Assignment: Give again, word for word, every line in the entries below from the line with "की भीड़, जानें मंदिर की आरतियों का नया समय" up to and including the line with "podziękować Panu Leszkowi Śledzionie za", and no other line.

Extracted data entries:
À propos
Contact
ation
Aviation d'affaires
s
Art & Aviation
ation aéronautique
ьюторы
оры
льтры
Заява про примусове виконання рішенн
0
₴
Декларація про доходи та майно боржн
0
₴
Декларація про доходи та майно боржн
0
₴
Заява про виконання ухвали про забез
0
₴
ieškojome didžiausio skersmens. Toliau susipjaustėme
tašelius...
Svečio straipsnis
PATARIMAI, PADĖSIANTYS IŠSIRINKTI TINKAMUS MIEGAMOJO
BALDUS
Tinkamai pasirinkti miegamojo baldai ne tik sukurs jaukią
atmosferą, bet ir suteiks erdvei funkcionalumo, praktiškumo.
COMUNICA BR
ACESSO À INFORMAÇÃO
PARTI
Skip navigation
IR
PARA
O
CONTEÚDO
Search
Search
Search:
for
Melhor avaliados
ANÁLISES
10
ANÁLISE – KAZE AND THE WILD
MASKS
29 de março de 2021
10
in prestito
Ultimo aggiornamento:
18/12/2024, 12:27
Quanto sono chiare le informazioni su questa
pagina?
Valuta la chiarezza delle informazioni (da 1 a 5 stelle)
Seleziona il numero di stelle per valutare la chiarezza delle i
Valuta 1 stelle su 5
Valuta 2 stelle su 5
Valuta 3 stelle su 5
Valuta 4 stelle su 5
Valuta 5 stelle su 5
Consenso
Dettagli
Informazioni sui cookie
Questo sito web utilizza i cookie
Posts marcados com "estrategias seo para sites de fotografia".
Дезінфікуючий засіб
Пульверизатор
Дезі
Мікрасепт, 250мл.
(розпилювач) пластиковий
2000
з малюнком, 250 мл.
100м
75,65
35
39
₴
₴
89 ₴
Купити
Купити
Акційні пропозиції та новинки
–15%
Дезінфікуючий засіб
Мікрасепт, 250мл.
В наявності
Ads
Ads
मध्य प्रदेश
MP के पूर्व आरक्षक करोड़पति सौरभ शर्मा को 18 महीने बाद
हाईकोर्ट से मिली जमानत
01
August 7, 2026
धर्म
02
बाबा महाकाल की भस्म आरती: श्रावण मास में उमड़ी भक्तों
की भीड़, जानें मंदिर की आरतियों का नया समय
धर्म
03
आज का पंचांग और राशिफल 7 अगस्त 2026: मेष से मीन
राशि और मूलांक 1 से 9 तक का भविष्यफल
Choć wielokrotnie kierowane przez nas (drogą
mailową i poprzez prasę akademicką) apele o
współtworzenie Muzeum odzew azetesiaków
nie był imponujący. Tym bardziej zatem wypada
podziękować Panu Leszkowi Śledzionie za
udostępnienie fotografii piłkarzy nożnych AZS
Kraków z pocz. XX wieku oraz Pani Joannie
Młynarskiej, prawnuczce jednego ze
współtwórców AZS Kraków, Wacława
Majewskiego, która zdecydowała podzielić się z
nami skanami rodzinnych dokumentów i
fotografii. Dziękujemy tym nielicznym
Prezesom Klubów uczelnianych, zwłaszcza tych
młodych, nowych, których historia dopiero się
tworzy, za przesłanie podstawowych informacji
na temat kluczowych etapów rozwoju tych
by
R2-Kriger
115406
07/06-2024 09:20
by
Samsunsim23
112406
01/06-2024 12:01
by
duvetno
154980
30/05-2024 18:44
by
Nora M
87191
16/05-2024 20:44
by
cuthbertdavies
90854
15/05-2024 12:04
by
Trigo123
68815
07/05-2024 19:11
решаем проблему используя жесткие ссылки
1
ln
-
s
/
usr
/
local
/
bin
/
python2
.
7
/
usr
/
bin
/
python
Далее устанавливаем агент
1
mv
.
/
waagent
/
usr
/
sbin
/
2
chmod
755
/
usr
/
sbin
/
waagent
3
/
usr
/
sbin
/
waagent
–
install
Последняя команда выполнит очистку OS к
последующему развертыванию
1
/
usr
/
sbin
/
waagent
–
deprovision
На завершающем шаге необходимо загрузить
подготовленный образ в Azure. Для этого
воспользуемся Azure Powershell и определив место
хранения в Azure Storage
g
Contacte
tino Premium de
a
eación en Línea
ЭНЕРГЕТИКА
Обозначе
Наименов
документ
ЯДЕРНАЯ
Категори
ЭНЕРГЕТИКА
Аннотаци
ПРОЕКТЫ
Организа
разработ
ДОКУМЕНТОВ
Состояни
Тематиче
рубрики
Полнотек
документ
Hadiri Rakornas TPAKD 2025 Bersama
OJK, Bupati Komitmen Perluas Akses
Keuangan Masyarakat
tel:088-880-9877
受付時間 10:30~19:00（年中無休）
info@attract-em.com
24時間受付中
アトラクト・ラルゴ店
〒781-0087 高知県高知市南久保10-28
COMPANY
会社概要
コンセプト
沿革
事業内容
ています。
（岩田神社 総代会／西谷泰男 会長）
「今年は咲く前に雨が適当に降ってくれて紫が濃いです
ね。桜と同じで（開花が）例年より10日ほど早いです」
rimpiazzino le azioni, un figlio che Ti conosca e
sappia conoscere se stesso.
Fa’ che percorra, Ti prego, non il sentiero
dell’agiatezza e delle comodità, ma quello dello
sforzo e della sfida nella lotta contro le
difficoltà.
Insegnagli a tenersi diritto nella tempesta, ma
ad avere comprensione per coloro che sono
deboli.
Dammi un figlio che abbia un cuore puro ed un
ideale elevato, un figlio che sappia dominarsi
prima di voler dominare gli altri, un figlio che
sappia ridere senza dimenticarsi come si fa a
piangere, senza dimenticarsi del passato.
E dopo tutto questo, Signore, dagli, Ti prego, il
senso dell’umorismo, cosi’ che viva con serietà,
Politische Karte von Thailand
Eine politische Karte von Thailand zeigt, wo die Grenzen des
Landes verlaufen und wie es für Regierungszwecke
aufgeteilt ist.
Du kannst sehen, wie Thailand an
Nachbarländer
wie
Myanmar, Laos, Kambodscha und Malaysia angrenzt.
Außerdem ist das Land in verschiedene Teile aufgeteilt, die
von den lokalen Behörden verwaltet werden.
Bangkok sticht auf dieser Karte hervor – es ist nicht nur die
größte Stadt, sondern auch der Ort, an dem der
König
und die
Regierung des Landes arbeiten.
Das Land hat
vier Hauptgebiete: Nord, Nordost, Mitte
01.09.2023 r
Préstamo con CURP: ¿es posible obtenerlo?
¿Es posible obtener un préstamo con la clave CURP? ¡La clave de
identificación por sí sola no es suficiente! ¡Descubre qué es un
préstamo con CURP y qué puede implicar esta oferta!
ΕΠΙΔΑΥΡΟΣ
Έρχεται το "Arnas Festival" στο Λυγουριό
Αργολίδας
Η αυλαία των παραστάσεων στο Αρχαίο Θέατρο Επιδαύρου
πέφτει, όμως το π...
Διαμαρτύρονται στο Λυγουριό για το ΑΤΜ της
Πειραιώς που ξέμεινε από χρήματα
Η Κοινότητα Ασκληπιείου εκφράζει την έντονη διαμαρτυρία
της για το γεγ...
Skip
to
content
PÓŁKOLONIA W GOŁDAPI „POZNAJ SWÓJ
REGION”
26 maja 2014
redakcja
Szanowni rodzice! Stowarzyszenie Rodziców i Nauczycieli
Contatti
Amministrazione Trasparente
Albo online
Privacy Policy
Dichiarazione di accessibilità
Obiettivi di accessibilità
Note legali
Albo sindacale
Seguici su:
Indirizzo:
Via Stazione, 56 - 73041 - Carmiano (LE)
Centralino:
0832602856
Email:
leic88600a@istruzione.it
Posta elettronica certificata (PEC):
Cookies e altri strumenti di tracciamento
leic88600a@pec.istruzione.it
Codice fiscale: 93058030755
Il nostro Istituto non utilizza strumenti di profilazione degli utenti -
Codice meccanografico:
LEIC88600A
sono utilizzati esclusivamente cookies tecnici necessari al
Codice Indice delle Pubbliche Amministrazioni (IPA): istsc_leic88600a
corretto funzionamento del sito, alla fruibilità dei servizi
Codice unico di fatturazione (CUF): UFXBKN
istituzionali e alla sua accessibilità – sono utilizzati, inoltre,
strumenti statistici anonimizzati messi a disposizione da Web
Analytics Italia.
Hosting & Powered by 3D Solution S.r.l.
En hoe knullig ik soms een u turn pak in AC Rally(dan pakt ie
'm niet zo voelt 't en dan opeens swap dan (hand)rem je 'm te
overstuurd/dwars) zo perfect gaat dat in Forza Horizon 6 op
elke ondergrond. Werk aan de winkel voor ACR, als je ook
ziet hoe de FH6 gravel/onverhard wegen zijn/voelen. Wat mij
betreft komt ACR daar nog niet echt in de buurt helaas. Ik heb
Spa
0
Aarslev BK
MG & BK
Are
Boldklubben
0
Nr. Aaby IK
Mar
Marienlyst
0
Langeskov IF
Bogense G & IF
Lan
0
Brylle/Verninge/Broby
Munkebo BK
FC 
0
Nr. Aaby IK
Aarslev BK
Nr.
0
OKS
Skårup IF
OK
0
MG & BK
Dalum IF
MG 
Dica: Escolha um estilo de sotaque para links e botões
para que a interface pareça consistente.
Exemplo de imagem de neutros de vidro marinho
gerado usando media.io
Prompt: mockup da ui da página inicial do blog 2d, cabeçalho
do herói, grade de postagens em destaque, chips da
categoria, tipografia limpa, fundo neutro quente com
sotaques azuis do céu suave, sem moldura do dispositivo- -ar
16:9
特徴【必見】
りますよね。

Output below:
की भीड़, जानें मंदिर की आरतियों का नया समय
धर्म
03
आज का पंचांग और राशिफल 7 अगस्त 2026: मेष से मीन
राशि और मूलांक 1 से 9 तक का भविष्यफल
Choć wielokrotnie kierowane przez nas (drogą
mailową i poprzez prasę akademicką) apele o
współtworzenie Muzeum odzew azetesiaków
nie był imponujący. Tym bardziej zatem wypada
podziękować Panu Leszkowi Śledzionie za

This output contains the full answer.